In a lot of cases, however, I've found that tricks I originally learned for fitting data into minuscule amounts of memory in tiny processors that have been (mostly) obsolete for decades, works out pretty well on modern processors. The intent is now to fit more data in the cache instead of the main memory, but the effect is nearly the same. In quite a few cases, you can think of CPU instructions as nearly free, and the overall speed of execution is governed by the bandwidth to the cache (or the main memory), so extra processing to unpack data from a dense format works out in your favor. This is particularly true when you're dealing with enough data that it won't all fit in the cache at all any more, so the overall speed is governed by the bandwidth to main memory. In this case, you can execute a lot of instructions to save a few memory reads, and still come out ahead.

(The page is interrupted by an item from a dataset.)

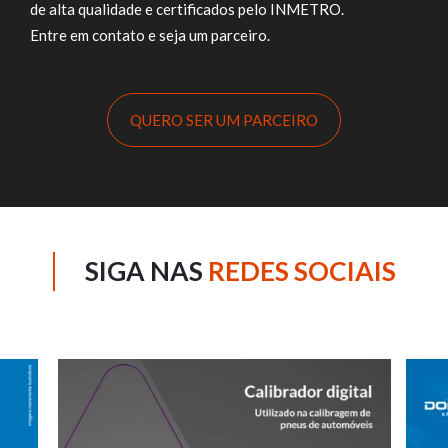
de alta qualidade e certificados pelo INMETRO.
Entre em contato e seja um parceiro.
QUERO SER UM PARCEIRO
SIGA NAS
REDES SOCIAIS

Parallel processing can exacerbate that problem. In many cases, rewriting code to allow parallel processing can lead to virtually no gain in performance, or sometimes even a performance loss. If the overall speed is governed by the bandwidth from the CPU to memory, having more cores competing for that bandwidth is unlikely to do any good (and may do substantial harm). In such a case, use of multiple cores to improve speed often comes down to doing even more to pack the data more tightly, and taking advantage of even more processing power to unpack the data, so the real speed gain is from reducing the bandwidth consumed, and the extra cores just keep from losing time to unpacking the data from the denser format.

Another cache-based problem that can arise in parallel coding is sharing (and false sharing) of variables. If two (or more) cores need to write to the same location in memory, the cache line holding that data can end up being shuttled back and forth between the cores to give each core access to the shared data. The result is often code that runs slower in parallel than it did in serial (i.e., on a single core). There's a variation of this called "false sharing", in which the code on the different cores is writing to separate data, but the data for the different cores ends up in the same cache line. Since the cache controls data purely in terms of entire lines of data, the data gets shuffled back and forth between the cores anyway, leading to exactly the same problem.